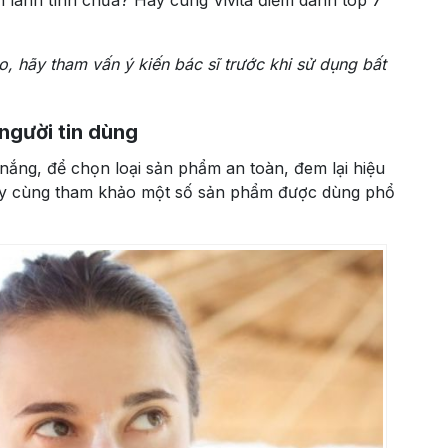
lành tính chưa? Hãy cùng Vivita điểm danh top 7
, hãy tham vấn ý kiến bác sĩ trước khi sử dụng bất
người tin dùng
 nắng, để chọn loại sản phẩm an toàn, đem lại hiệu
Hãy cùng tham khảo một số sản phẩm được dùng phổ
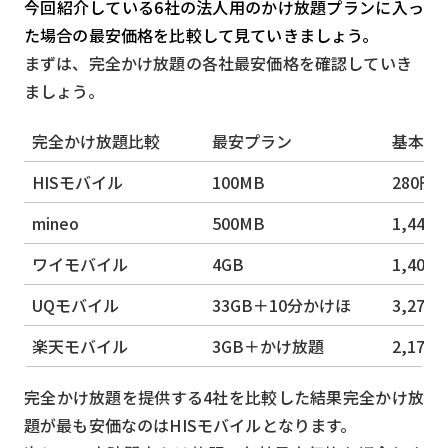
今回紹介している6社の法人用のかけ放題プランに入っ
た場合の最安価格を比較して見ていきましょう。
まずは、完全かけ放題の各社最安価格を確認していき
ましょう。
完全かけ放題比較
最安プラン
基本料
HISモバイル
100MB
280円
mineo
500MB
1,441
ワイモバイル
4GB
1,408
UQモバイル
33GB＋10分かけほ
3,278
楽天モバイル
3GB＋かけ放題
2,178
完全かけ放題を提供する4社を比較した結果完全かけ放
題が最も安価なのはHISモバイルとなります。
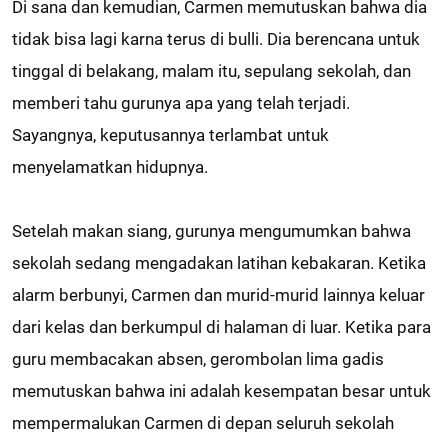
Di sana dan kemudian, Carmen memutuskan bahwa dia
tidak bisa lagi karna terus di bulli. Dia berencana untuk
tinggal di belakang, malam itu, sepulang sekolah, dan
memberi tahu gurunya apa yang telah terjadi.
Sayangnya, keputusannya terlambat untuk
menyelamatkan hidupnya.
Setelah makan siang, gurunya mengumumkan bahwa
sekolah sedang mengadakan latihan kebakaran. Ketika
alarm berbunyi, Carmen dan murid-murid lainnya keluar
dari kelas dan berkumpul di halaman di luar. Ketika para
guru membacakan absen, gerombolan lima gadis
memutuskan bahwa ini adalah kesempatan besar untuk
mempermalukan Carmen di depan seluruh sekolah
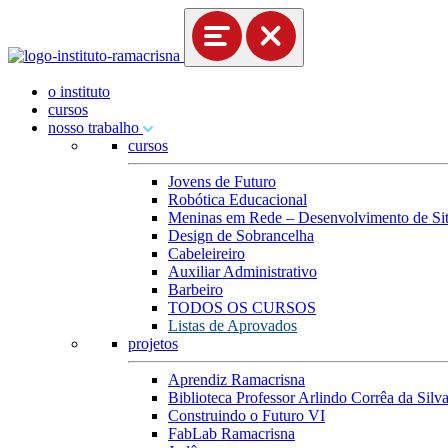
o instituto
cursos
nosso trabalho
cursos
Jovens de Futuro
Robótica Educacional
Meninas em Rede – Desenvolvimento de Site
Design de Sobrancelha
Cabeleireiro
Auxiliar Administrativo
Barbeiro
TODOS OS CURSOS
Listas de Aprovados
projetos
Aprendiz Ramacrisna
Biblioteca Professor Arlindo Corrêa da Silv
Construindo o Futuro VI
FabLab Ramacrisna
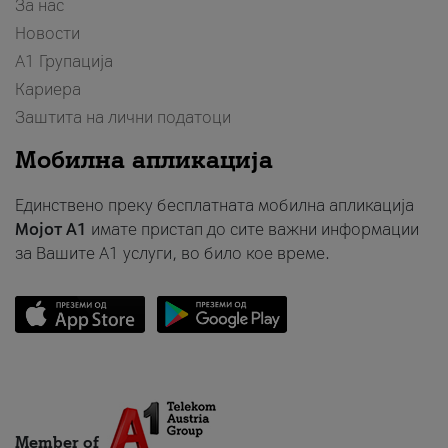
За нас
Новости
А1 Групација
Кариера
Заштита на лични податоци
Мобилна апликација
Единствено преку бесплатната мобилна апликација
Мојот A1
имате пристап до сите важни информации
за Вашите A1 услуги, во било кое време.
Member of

···

TRY IT: Read each line of the material, and wherever the word "memutuskan" turns up, copy that line.

RESULT:
Di sana dan kemudian, Carmen memutuskan bahwa dia
memutuskan bahwa ini adalah kesempatan besar untuk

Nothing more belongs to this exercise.